RFC: replace device_type with new "class" property?
Scott Wood
scottwood at freescale.com
Tue Oct 30 06:30:17 EST 2007
Matt Sealey wrote:
> I don't see how this makes anything any better.
>
> Under Open Firmware, if device_type is "display", then it had better
> act as a display through the client interface, interpose it's framebuffer
> methods properly and suchlike.
>
> In FDT, what is the purpose of the binding but to report devices? It
> does not really define any interface whatsoever. Having it "conform
> to a standards-compliant binding" by reporting standard,display goes
> in the direction of ignoring the simple fact that most displays act
> and are programmed very differently
In that case, it probably make sense to simply not have a binding for
displays.
> I would say the same for USB, where standard,usb would be really
> glossing over the simple fact that *all usb controllers should by
> default be created equal*. OHCI does not act any different, and
> UHCI doesn't act any different, in the specification. If the chip
> does weird things, you do not go around revoking it's status as an
> OHCI controller, do you?
If its weird things are sufficiently non-OHCI, yes. :-)

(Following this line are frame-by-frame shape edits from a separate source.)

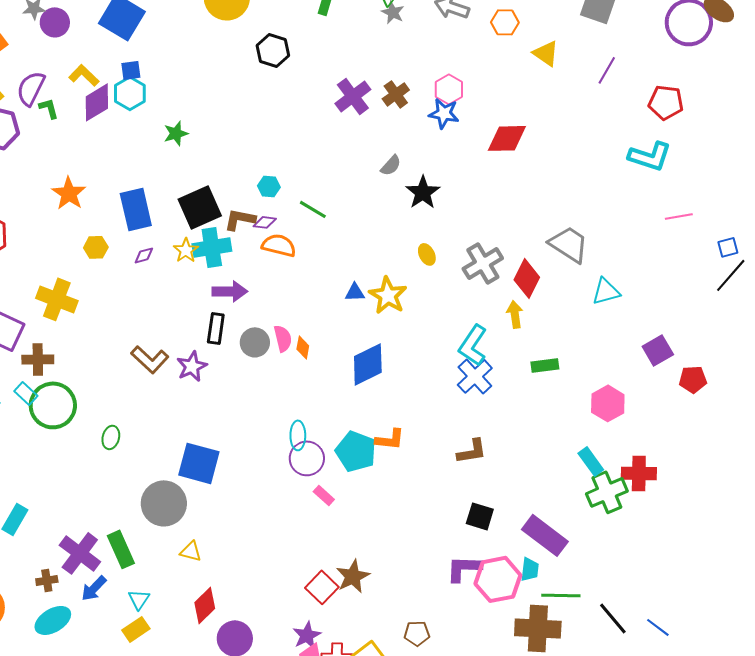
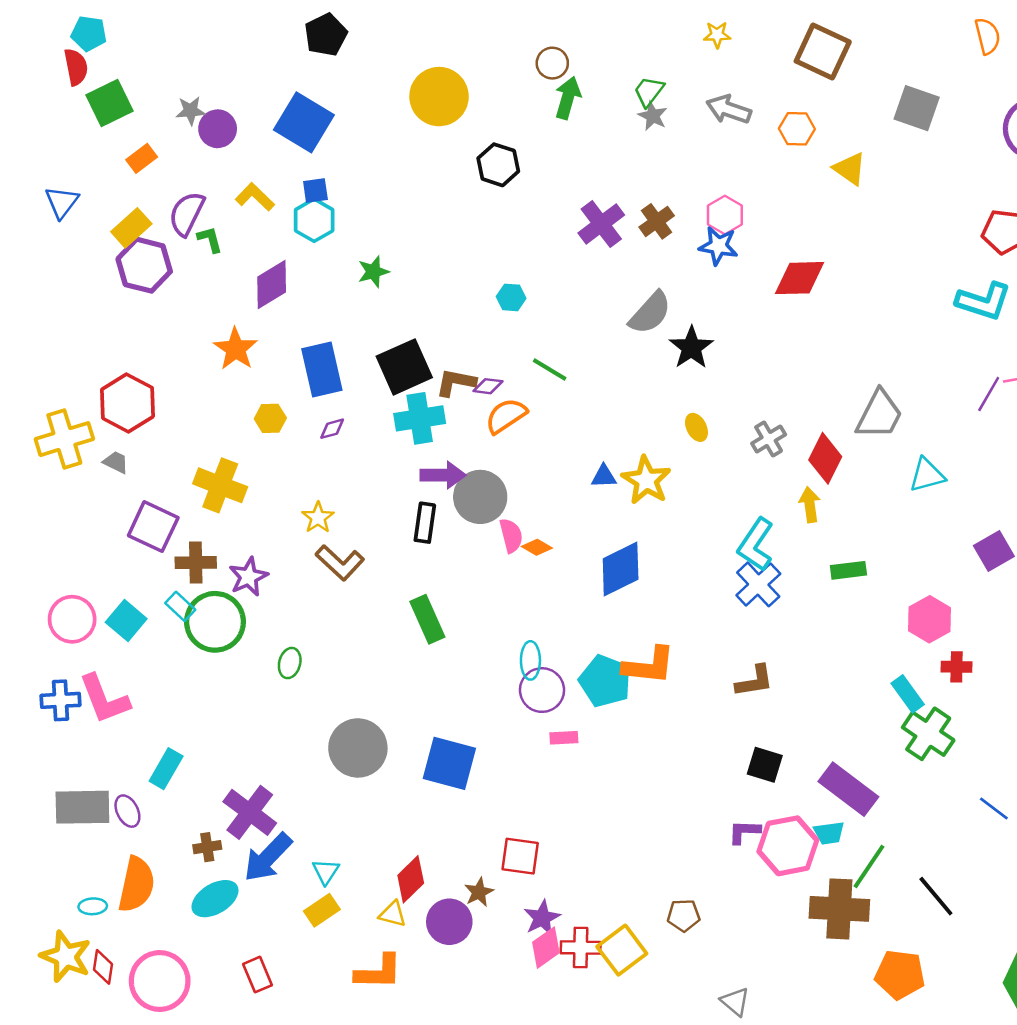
purple line: (607, 70) -> (989, 394), moved
purple diamond: (97, 102) -> (272, 285), moved
gray semicircle: (391, 165) -> (650, 313), size x1.6
cyan hexagon: (269, 186) -> (511, 297), moved
gray trapezoid: (569, 244) -> (879, 415), turned 84
orange semicircle: (279, 245) -> (506, 416), turned -48
yellow star: (186, 250) -> (318, 518), moved
gray cross: (483, 263) -> (769, 439), size x0.7
gray circle: (255, 342) -> (480, 497), moved, size x1.4
orange diamond: (303, 347) -> (537, 547), turned -70
purple star: (192, 366) -> (248, 577), moved
orange L-shape: (390, 439) -> (649, 666), size x1.4
blue square: (199, 463) -> (449, 763), moved
red cross: (639, 473) -> (957, 667), moved, size x0.7
green cross: (607, 492) -> (928, 734), turned -33
pink rectangle: (324, 495) -> (564, 738), turned -45
green rectangle: (121, 549) -> (427, 619), moved
yellow triangle: (191, 551) -> (393, 914), moved
purple L-shape: (464, 568) -> (744, 832), size x0.7
cyan trapezoid: (530, 569) -> (829, 833), turned 75
brown star: (353, 576) -> (479, 892), moved, size x0.7
red square: (322, 587) -> (520, 856), moved, turned -36
blue arrow: (94, 588) -> (268, 857), size x1.5
green line: (561, 595) -> (869, 866), turned -57
blue line: (658, 627) -> (994, 808), moved

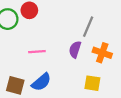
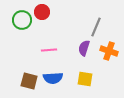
blue semicircle: (41, 82) -> (53, 78), turned 36
yellow square: (92, 83) -> (85, 79), moved

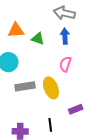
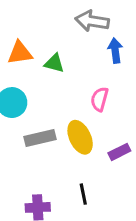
blue arrow: (65, 36) -> (115, 51), moved
purple rectangle: (76, 109) -> (119, 152), moved

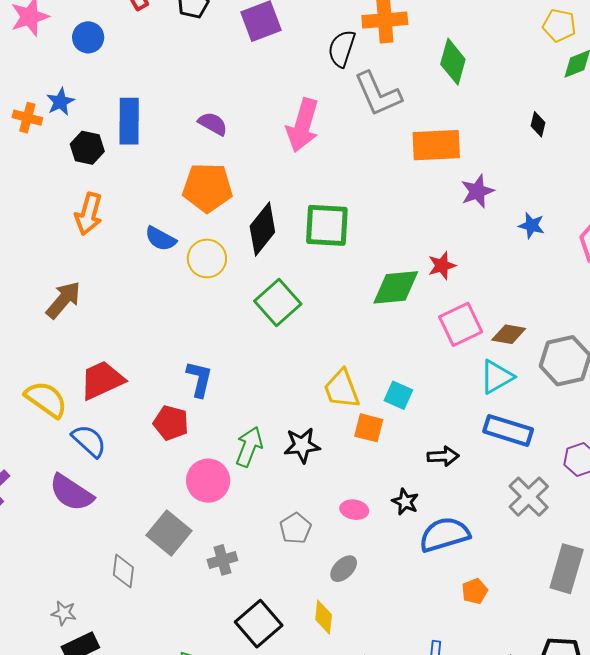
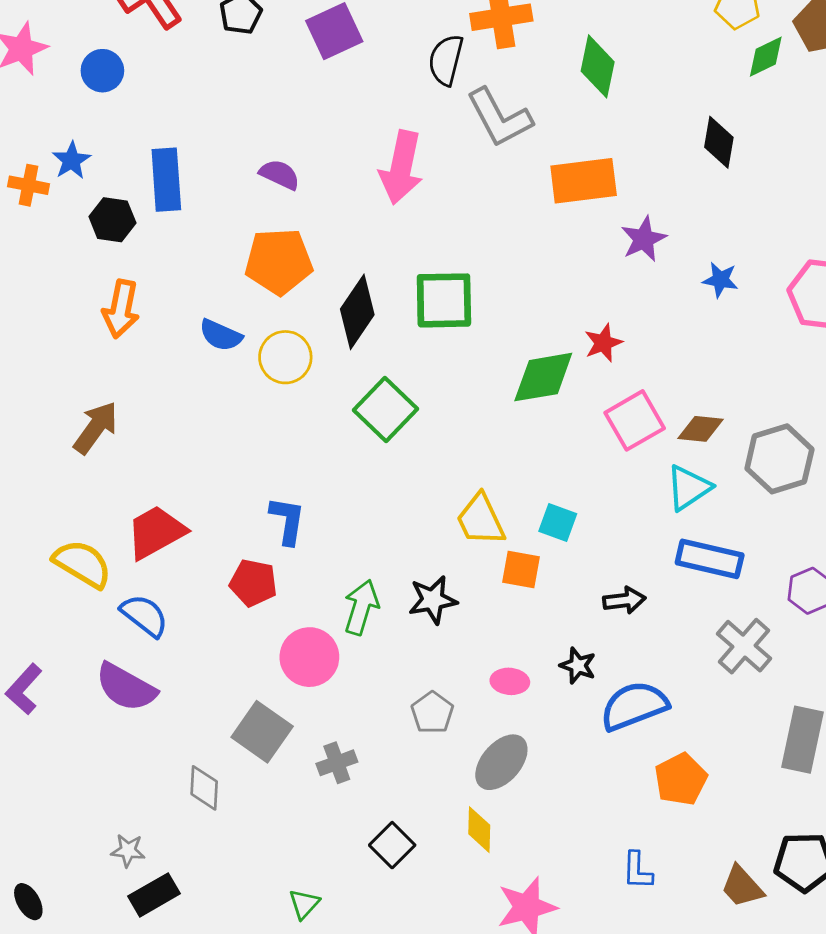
black diamond: (538, 124) -> (719, 142), size x1.5
gray ellipse: (344, 569) -> (501, 762), size x1.5
orange pentagon: (475, 591) -> (681, 779), size x1.5
black square: (259, 624) -> (392, 845), size x0.7

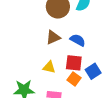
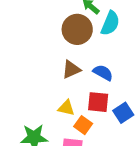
orange square: (74, 79) -> (83, 125), moved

Good luck fitting a CPM USB controller into some *HCI designation.
> As an addendum to Scott's other mail I came up with a good reason to
> give users readable names but standard device_types. Consider 802.11g,
> which may have a name of "wifi"
This is reasonable.
> but since it is a network adapter, have device_type "ethernet".
This is acceptable as existing practice, but "standard,ethernet" would
be just fine. And there may be additional properties defined for
wireless devices, and an additional "standard,wifi" binding could be
added. You can't have multiple device_types.
> It is ethernet after all, but users would like to know which it is
> compared with the onboard ethernet, given a list of devices on the OF
> console, without knowing the base addresses of registers.
My preferred solution to this particular problem is a label property,
that can go beyond ethernet/wifi and say things like "front panel
ethernet", "back panel ethernet A", "back panel ethernet B", "wireless",
etc., without taking away name's existing use, and without limiting the
label to the characters allowed in a node name.